Saved entries:
****

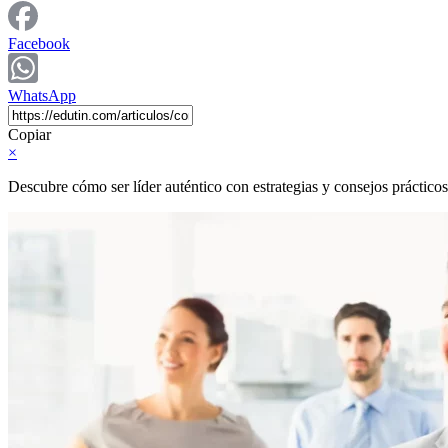
Facebook
WhatsApp
Copiar
×
Descubre cómo ser líder auténtico con estrategias y consejos prácticos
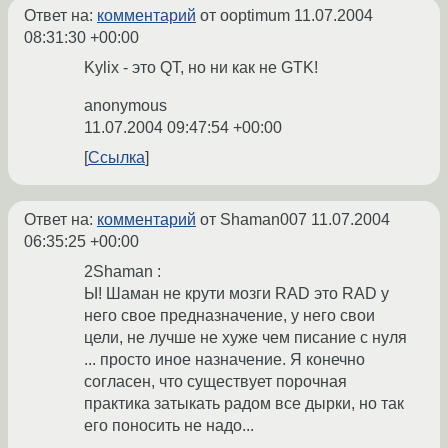
Ответ на:
комментарий
от ooptimum
11.07.2004
08:31:30 +00:00
Kylix - это QT, но ни как не GTK!
anonymous
11.07.2004 09:47:54 +00:00
Ссылка
Ответ на:
комментарий
от Shaman007
11.07.2004
06:35:25 +00:00
2Shaman :
Ы! Шаман не крути мозги RAD это RAD у
него свое предназначение, у него свои
цели, не лучше не хуже чем писание с нуля
... просто иное назначение. Я конечно
согласен, что существует порочная
практика затыкать радом все дырки, но так
его поносить не надо...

****

- [Problem statement]
Transcribe the records above exactly, excluding every picture.

- [Response]
Facebook
WhatsApp
Copiar
×
Descubre cómo ser líder auténtico con estrategias y consejos prácticos
Ответ на:
комментарий
от ooptimum
11.07.2004
08:31:30 +00:00
Kylix - это QT, но ни как не GTK!
anonymous
11.07.2004 09:47:54 +00:00
Ссылка
Ответ на:
комментарий
от Shaman007
11.07.2004
06:35:25 +00:00
2Shaman :
Ы! Шаман не крути мозги RAD это RAD у
него свое предназначение, у него свои
цели, не лучше не хуже чем писание с нуля
... просто иное назначение. Я конечно
согласен, что существует порочная
практика затыкать радом все дырки, но так
его поносить не надо...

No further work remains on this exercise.